Aim of the exercise:
Repeat all the lines below exactly, but omit the pictures.
(Beginning of Records for the task)
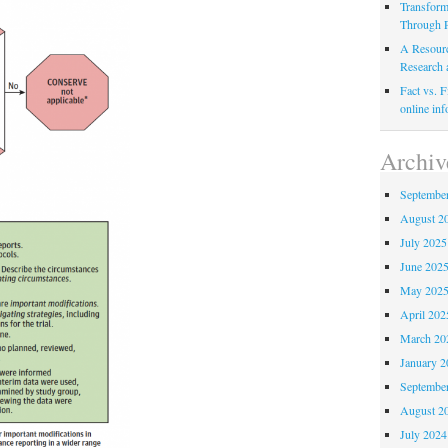
Transform
Through P
A Resource
Research 
Fact vs. F
online inf
Archiv
Septembe
August 2
July 2025
June 202
May 202
April 202
March 20
January 2
Septembe
August 2
July 2024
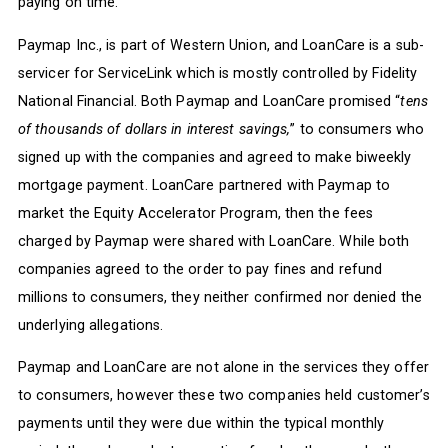
paying on time.
Paymap Inc., is part of Western Union, and LoanCare is a sub-
servicer for ServiceLink which is mostly controlled by Fidelity
National Financial. Both Paymap and LoanCare promised “
tens
of thousands of dollars in interest savings,
” to consumers who
signed up with the companies and agreed to make biweekly
mortgage payment. LoanCare partnered with Paymap to
market the Equity Accelerator Program, then the fees
charged by Paymap were shared with LoanCare. While both
companies agreed to the order to pay fines and refund
millions to consumers, they neither confirmed nor denied the
underlying allegations.
Paymap and LoanCare are not alone in the services they offer
to consumers, however these two companies held customer’s
payments until they were due within the typical monthly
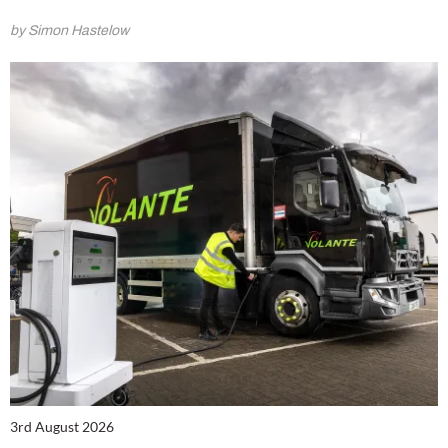
by Simon Hastelow
3rd August 2026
(End of Records for the task)
Output of the task:
Transform
Through P
A Resource
Research 
Fact vs. F
online inf
Archiv
Septembe
August 2
July 2025
June 202
May 202
April 202
March 20
January 2
Septembe
August 2
July 2024
paying on time.
Paymap Inc., is part of Western Union, and LoanCare is a sub-
servicer for ServiceLink which is mostly controlled by Fidelity
National Financial. Both Paymap and LoanCare promised “
tens
of thousands of dollars in interest savings,
” to consumers who
signed up with the companies and agreed to make biweekly
mortgage payment. LoanCare partnered with Paymap to
market the Equity Accelerator Program, then the fees
charged by Paymap were shared with LoanCare. While both
companies agreed to the order to pay fines and refund
millions to consumers, they neither confirmed nor denied the
underlying allegations.
Paymap and LoanCare are not alone in the services they offer
to consumers, however these two companies held customer’s
payments until they were due within the typical monthly
by Simon Hastelow
3rd August 2026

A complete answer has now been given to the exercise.